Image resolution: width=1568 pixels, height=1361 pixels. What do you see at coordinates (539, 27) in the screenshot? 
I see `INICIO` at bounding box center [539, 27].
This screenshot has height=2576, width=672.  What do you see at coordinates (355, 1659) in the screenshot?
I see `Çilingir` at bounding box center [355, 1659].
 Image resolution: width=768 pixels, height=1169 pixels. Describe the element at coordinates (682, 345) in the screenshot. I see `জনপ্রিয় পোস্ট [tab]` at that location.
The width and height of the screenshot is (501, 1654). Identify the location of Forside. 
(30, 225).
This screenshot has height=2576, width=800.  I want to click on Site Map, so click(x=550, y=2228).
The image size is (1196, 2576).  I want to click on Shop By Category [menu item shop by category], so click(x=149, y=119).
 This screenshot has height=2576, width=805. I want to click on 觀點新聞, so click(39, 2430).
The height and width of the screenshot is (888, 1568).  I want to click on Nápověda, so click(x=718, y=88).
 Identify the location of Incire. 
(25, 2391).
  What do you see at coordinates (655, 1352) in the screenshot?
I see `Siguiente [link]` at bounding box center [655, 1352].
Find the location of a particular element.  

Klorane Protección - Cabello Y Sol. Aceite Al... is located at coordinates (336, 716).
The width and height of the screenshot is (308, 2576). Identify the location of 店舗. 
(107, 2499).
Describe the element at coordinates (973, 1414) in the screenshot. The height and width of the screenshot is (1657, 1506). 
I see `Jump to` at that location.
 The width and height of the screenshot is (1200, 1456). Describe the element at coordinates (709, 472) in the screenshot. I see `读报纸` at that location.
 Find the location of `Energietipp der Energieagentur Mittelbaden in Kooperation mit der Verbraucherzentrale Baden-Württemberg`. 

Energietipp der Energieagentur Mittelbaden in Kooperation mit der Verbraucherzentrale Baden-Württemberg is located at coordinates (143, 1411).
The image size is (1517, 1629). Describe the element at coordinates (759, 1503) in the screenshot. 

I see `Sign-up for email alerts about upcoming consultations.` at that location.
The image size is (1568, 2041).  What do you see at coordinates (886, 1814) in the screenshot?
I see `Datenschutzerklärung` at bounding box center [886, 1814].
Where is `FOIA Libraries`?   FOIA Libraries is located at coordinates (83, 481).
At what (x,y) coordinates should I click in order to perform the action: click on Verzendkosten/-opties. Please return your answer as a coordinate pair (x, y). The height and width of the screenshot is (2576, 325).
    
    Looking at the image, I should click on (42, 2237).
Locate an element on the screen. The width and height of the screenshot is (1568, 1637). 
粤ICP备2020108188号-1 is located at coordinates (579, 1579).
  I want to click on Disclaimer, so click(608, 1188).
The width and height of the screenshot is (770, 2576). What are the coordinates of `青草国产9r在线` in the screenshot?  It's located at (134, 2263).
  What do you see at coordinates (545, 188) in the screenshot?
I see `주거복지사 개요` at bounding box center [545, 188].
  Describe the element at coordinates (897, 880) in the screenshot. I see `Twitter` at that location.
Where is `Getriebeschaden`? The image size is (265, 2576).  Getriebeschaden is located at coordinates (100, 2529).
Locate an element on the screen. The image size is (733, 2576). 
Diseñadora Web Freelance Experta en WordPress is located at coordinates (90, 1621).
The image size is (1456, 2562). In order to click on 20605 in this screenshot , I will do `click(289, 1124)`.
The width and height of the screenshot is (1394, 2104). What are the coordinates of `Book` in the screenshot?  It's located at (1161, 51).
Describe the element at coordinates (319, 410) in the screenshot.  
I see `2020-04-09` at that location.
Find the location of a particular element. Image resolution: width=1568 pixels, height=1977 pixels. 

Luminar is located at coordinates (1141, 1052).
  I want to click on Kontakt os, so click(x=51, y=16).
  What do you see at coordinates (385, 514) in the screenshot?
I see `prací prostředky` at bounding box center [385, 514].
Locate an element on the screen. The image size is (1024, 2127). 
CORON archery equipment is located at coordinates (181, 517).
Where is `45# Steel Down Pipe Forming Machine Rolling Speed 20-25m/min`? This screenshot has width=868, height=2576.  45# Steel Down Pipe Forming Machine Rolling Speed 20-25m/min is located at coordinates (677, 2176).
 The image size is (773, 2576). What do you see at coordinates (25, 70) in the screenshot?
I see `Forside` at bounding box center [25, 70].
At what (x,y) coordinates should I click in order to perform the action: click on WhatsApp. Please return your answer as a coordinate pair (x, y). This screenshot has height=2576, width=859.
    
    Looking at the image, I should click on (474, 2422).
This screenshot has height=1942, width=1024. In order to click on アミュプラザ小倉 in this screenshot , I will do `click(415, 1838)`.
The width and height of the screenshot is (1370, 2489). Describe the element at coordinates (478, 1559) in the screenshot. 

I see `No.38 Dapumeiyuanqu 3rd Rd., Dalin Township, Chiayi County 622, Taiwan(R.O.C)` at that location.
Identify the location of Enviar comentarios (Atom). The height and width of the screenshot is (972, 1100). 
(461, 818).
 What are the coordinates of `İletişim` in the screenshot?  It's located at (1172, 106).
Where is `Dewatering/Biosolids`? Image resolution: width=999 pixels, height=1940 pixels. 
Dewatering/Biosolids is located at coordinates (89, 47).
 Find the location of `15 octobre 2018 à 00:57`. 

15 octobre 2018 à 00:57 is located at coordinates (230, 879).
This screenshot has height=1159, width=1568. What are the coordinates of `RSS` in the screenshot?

^^^^^^^^

Show all lines in the records above that hold "will".

**RESULT:**
The image size is (1456, 2562). In order to click on 20605 in this screenshot , I will do `click(289, 1124)`.
This screenshot has height=1942, width=1024. In order to click on アミュプラザ小倉 in this screenshot , I will do `click(415, 1838)`.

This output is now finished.